When governments start thinking about the ECB post in the spring of 2019, they will also have to ponder whom they will support for the top jobs in Brussels, though the Spitzenkandidat system introduced in 2014 limited the scope for traditional EU backroom deals. Proof of that is that Merkel, despite all her influence over Europe, was unable to prevent the Commission presidency going to Juncker.

Another factor of uncertainty in the 2019 sweepstakes will be Macron’s apparent refusal to take one side or the other in the traditional conservative-socialist divide, which could upset the balance of job distribution. But the French president’s attempt to create a pan-European movement that defies right-left definitions looks like an uphill struggle, meaning there may be no centrist Spitzenkandidat role for a liberal figure like Competition Commissioner Margrethe Vestager.

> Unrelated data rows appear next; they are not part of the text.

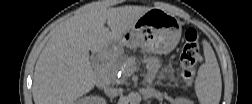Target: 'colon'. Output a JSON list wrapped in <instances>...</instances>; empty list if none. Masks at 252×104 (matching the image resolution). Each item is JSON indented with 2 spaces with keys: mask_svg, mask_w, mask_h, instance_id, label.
Masks as SVG:
<instances>
[{
  "mask_svg": "<svg viewBox=\"0 0 252 104\" xmlns=\"http://www.w3.org/2000/svg\"><path fill=\"white\" fill-rule=\"evenodd\" d=\"M182 74L191 83L195 75V65L200 60V43L198 33L190 28L184 34V44L181 53Z\"/></svg>",
  "mask_w": 252,
  "mask_h": 104,
  "instance_id": "5ec220e1",
  "label": "colon"
}]
</instances>
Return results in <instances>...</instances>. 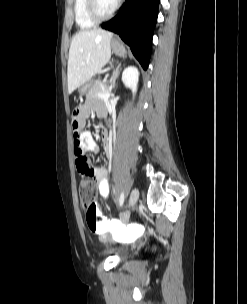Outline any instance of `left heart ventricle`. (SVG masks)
<instances>
[{"instance_id":"left-heart-ventricle-1","label":"left heart ventricle","mask_w":247,"mask_h":304,"mask_svg":"<svg viewBox=\"0 0 247 304\" xmlns=\"http://www.w3.org/2000/svg\"><path fill=\"white\" fill-rule=\"evenodd\" d=\"M118 0H98V8L102 14L110 13Z\"/></svg>"}]
</instances>
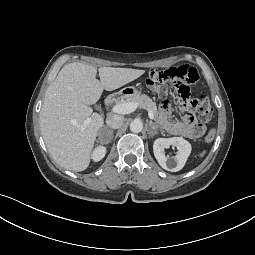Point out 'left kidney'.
Here are the masks:
<instances>
[{
  "mask_svg": "<svg viewBox=\"0 0 255 255\" xmlns=\"http://www.w3.org/2000/svg\"><path fill=\"white\" fill-rule=\"evenodd\" d=\"M171 145L176 146L178 151L175 156L168 158L165 156L164 149ZM153 152L162 168L177 172L184 167L191 153V144L182 137L158 138L154 141Z\"/></svg>",
  "mask_w": 255,
  "mask_h": 255,
  "instance_id": "left-kidney-1",
  "label": "left kidney"
}]
</instances>
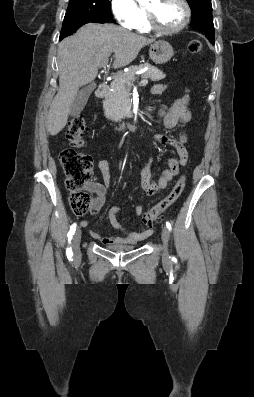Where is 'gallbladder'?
Instances as JSON below:
<instances>
[{"instance_id": "1", "label": "gallbladder", "mask_w": 254, "mask_h": 397, "mask_svg": "<svg viewBox=\"0 0 254 397\" xmlns=\"http://www.w3.org/2000/svg\"><path fill=\"white\" fill-rule=\"evenodd\" d=\"M96 85L94 83H91L82 89H80L75 96L71 108H70V115L71 116H76L78 115L86 105L88 98L92 91L95 89Z\"/></svg>"}]
</instances>
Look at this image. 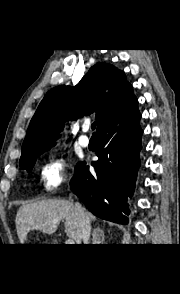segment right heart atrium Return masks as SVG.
<instances>
[{
    "instance_id": "1",
    "label": "right heart atrium",
    "mask_w": 180,
    "mask_h": 294,
    "mask_svg": "<svg viewBox=\"0 0 180 294\" xmlns=\"http://www.w3.org/2000/svg\"><path fill=\"white\" fill-rule=\"evenodd\" d=\"M69 161L62 154H51L39 168L44 191L53 192L68 179Z\"/></svg>"
}]
</instances>
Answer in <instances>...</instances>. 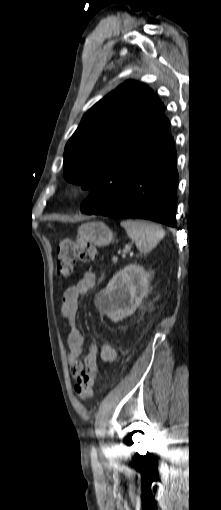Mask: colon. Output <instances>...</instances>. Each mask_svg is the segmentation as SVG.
Listing matches in <instances>:
<instances>
[{"mask_svg": "<svg viewBox=\"0 0 221 510\" xmlns=\"http://www.w3.org/2000/svg\"><path fill=\"white\" fill-rule=\"evenodd\" d=\"M97 256L96 248L86 240L61 241L57 247L56 270L61 277L68 278L76 263L90 262ZM95 380L96 375L93 373L82 371L78 374L74 389L81 400L92 397Z\"/></svg>", "mask_w": 221, "mask_h": 510, "instance_id": "colon-1", "label": "colon"}]
</instances>
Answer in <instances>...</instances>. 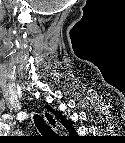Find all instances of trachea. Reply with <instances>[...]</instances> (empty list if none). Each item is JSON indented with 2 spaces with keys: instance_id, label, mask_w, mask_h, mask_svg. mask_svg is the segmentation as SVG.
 I'll list each match as a JSON object with an SVG mask.
<instances>
[{
  "instance_id": "1",
  "label": "trachea",
  "mask_w": 125,
  "mask_h": 143,
  "mask_svg": "<svg viewBox=\"0 0 125 143\" xmlns=\"http://www.w3.org/2000/svg\"><path fill=\"white\" fill-rule=\"evenodd\" d=\"M34 122L37 129L43 136H47V137L54 136V133L52 132V130L49 128V126L45 123V121L40 116L38 115L34 116Z\"/></svg>"
}]
</instances>
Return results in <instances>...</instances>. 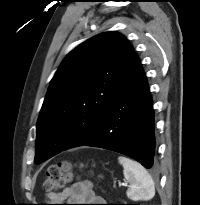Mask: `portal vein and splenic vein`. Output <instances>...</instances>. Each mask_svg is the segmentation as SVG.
<instances>
[{
	"instance_id": "18ae733b",
	"label": "portal vein and splenic vein",
	"mask_w": 200,
	"mask_h": 205,
	"mask_svg": "<svg viewBox=\"0 0 200 205\" xmlns=\"http://www.w3.org/2000/svg\"><path fill=\"white\" fill-rule=\"evenodd\" d=\"M119 185H120V186H127V183H126V182H123V183H120Z\"/></svg>"
}]
</instances>
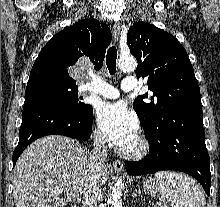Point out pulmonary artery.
Returning <instances> with one entry per match:
<instances>
[{
    "label": "pulmonary artery",
    "instance_id": "obj_1",
    "mask_svg": "<svg viewBox=\"0 0 220 207\" xmlns=\"http://www.w3.org/2000/svg\"><path fill=\"white\" fill-rule=\"evenodd\" d=\"M136 86L137 82L134 77H126L121 83V89L124 92L133 91L136 89ZM88 89L92 93L108 99H115L120 95L119 91L115 87L100 80L93 82Z\"/></svg>",
    "mask_w": 220,
    "mask_h": 207
}]
</instances>
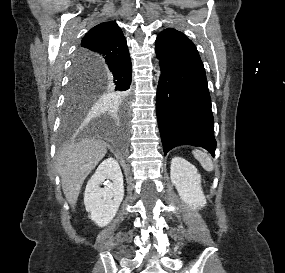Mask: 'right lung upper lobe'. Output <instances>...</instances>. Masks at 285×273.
Here are the masks:
<instances>
[{
    "mask_svg": "<svg viewBox=\"0 0 285 273\" xmlns=\"http://www.w3.org/2000/svg\"><path fill=\"white\" fill-rule=\"evenodd\" d=\"M129 54L127 42L114 21L100 23L84 36L73 66L79 73L97 77L93 67L122 59Z\"/></svg>",
    "mask_w": 285,
    "mask_h": 273,
    "instance_id": "1",
    "label": "right lung upper lobe"
}]
</instances>
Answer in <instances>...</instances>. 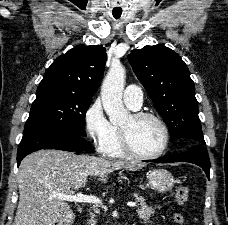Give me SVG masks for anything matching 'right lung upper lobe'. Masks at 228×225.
<instances>
[{"instance_id": "obj_1", "label": "right lung upper lobe", "mask_w": 228, "mask_h": 225, "mask_svg": "<svg viewBox=\"0 0 228 225\" xmlns=\"http://www.w3.org/2000/svg\"><path fill=\"white\" fill-rule=\"evenodd\" d=\"M105 62L104 47L77 45L55 59L38 87L58 86L92 97L100 85Z\"/></svg>"}]
</instances>
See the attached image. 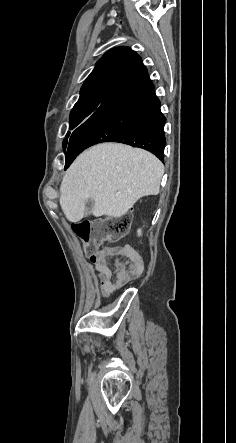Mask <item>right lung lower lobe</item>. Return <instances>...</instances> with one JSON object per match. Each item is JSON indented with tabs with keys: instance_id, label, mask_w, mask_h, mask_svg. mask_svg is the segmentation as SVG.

“Governments may say that it’s much too early, but candidates always fear they’ll start too late” — Commission official

Macron can, of course, be expected to push for French candidates to secure key roles — or at least candidates with whom he feels he can do business.

Meanwhile, the game of speculation on the meaning of potential candidates’ every move and gesture is already well underway.

For instance, whenever the Bundesbank’s Weidmann sounds less hawkish than usual, it is taken as a sure sign that he has started courting the votes of the southern governments he has so often criticized as being too profligate.

And whenever the French Central Bank governor François Villeroy de Galhau warns countries against fiscal insouciance, it is seen as eagerness to show Berlin that he can be as hawkish as the next German and would make a great ECB president.

“Governments may say that it’s much too early, but candidates always fear they’ll start too late,” said one Commission official. “But don’t forget that the longest-planned and best-organized campaign can flounder on unpredictable political twists and turns.”